:: Problem ::
Without including any picture, copy the entries that follow word for word.

-*-

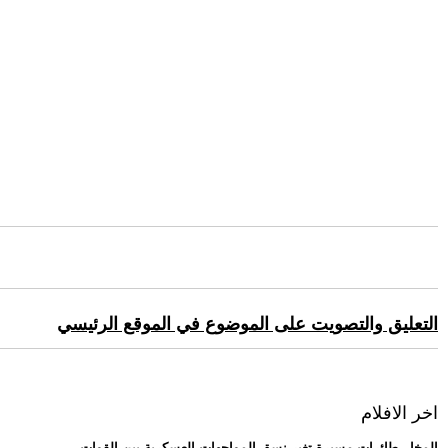
التعليق والتصويت على الموضوع في الموقع الرئيسي
اخر الافلام
.. المخا.. طائرات مسيرة تغير نسق المواجهات العسكرية بين القوات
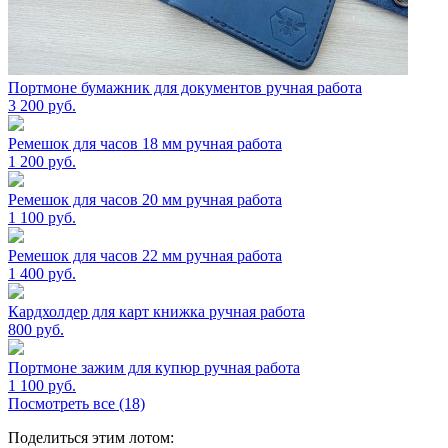
Портмоне бумажник для документов ручная работа
3 200
руб.
Ремешок для часов 18 мм ручная работа
1 200
руб.
Ремешок для часов 20 мм ручная работа
1 100
руб.
Ремешок для часов 22 мм ручная работа
1 400
руб.
Кардхолдер для карт книжка ручная работа
800
руб.
Портмоне зажим для купюр ручная работа
1 100
руб.
Посмотреть все (18)
Поделиться этим лотом:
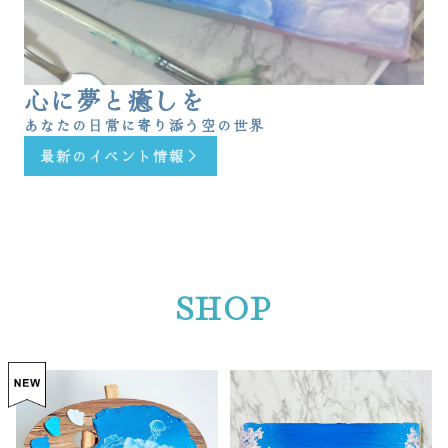
心に夢と癒しを
あなたの日常に寄り添う空の世界
最新のイベント情報
SHOP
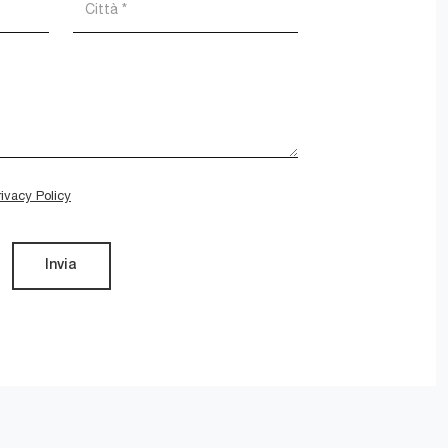
rivacy Policy
Invia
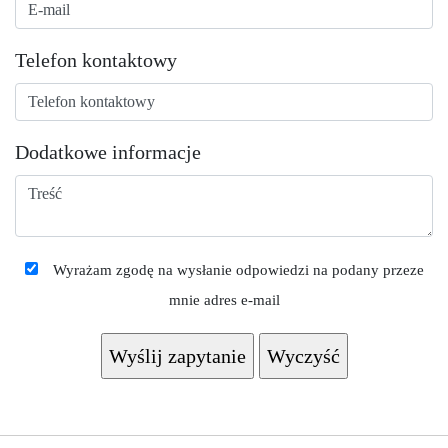
Telefon kontaktowy
Dodatkowe informacje
Wyrażam zgodę na wysłanie odpowiedzi na podany przeze
mnie adres e-mail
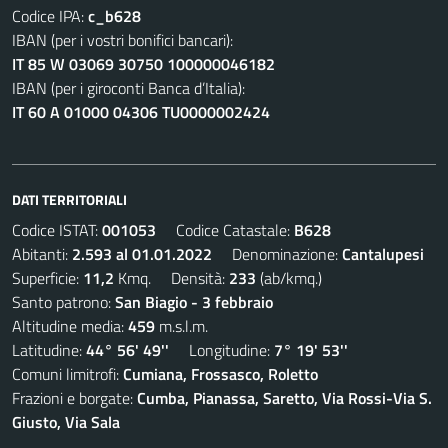
Codice IPA:
c_b628
IBAN (per i vostri bonifici bancari):
IT 85 W 03069 30750 100000046182
IBAN (per i giroconti Banca d’Italia):
IT 60 A 01000 04306 TU0000002424
DATI TERRITORIALI
Codice ISTAT:
001053
Codice Catastale:
B628
Abitanti:
2.593 al 01.01.2022
Denominazione:
Cantalupesi
Superficie:
11,2
Kmq. Densità:
233
(ab/kmq.)
Santo patrono:
San Biagio - 3 febbraio
Altitudine media:
459
m.s.l.m.
Latitudine:
44° 56' 49''
Longitudine:
7° 19' 53''
Comuni limitrofi:
Cumiana, Frossasco, Roletto
Frazioni e borgate:
Cumba, Pianassa, Saretto, Via Rossi-Via S.
Giusto, Via Sala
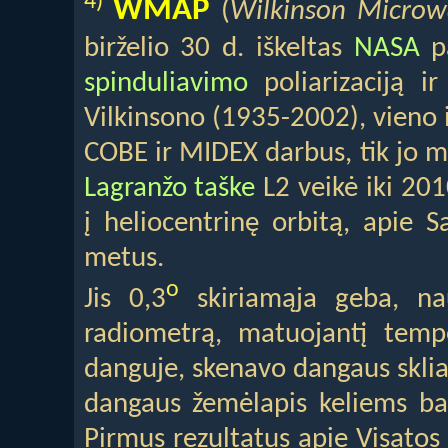
4)
WMAP
(
Wilkinson Microw
birželio 30 d. iškeltas
NASA
pa
spinduliavimo
poliarizaciją i
Vilkinsono (1935-2002), vieno 
COBE ir MIDEX darbus, tik jo m
Lagranžo taške
L2 veikė iki 201
į heliocentrinę orbitą, apie 
metus.
o
Jis 0,3
skiriamąja geba, na
radiometrą, matuojantį temp
danguje, skenavo dangaus skli
dangaus žemėlapis keliems b
Pirmus rezultatus apie Visatos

-*-

:: Solution to this task ::
التعليق والتصويت على الموضوع في الموقع الرئيسي
اخر الافلام
.. المخا.. طائرات مسيرة تغير نسق المواجهات العسكرية بين القوات
Портмоне бумажник для документов ручная работа
3 200
руб.
Ремешок для часов 18 мм ручная работа
1 200
руб.
Ремешок для часов 20 мм ручная работа
1 100
руб.
Ремешок для часов 22 мм ручная работа
1 400
руб.
Кардхолдер для карт книжка ручная работа
800
руб.
Портмоне зажим для купюр ручная работа
1 100
руб.
Посмотреть все (18)
Поделиться этим лотом:
心に夢と癒しを
あなたの日常に寄り添う空の世界
最新のイベント情報
SHOP
rivacy Policy
Invia
Telefon kontaktowy
Dodatkowe informacje
Wyrażam zgodę na wysłanie odpowiedzi na podany przeze
mnie adres e-mail
Codice IPA:
c_b628
IBAN (per i vostri bonifici bancari):
IT 85 W 03069 30750 100000046182
IBAN (per i giroconti Banca d’Italia):
IT 60 A 01000 04306 TU0000002424
DATI TERRITORIALI
Codice ISTAT:
001053
Codice Catastale:
B628
Abitanti:
2.593 al 01.01.2022
Denominazione:
Cantalupesi
Superficie:
11,2
Kmq. Densità:
233
(ab/kmq.)
Santo patrono:
San Biagio - 3 febbraio
Altitudine media:
459
m.s.l.m.
Latitudine:
44° 56' 49''
Longitudine:
7° 19' 53''
Comuni limitrofi:
Cumiana, Frossasco, Roletto
Frazioni e borgate:
Cumba, Pianassa, Saretto, Via Rossi-Via S.
Giusto, Via Sala
4)
WMAP
(
Wilkinson Microw
birželio 30 d. iškeltas
NASA
pa
spinduliavimo
poliarizaciją i
Vilkinsono (1935-2002), vieno 
COBE ir MIDEX darbus, tik jo m
Lagranžo taške
L2 veikė iki 201
į heliocentrinę orbitą, apie 
metus.
o
Jis 0,3
skiriamąja geba, na
radiometrą, matuojantį temp
danguje, skenavo dangaus skli
dangaus žemėlapis keliems b
Pirmus rezultatus apie Visatos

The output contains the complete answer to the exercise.